Source material

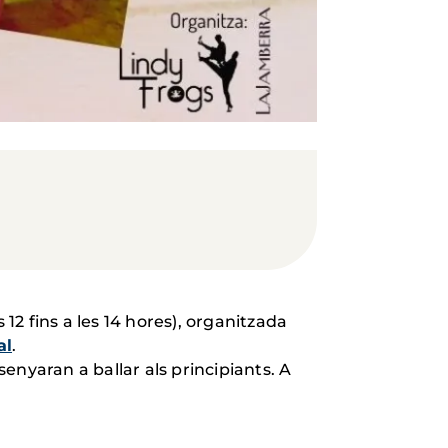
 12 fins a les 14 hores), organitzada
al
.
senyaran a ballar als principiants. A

...

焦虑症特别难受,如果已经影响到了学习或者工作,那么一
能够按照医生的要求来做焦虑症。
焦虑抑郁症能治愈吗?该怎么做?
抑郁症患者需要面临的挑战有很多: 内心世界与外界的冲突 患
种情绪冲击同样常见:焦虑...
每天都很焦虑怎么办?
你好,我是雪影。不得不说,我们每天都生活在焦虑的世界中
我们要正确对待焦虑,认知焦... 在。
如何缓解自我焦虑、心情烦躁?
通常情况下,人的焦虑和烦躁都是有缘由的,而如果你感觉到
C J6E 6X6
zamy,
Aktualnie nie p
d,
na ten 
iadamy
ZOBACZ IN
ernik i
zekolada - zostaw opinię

Goal of the exercise
The lines above from the one containing "12 fins a les 14 hores), organitzada" through the one containing "senyaran a ballar als principiants. A" are to be set down exactly, and no others.

Output for this exercise
 12 fins a les 14 hores), organitzada
al
.
senyaran a ballar als principiants. A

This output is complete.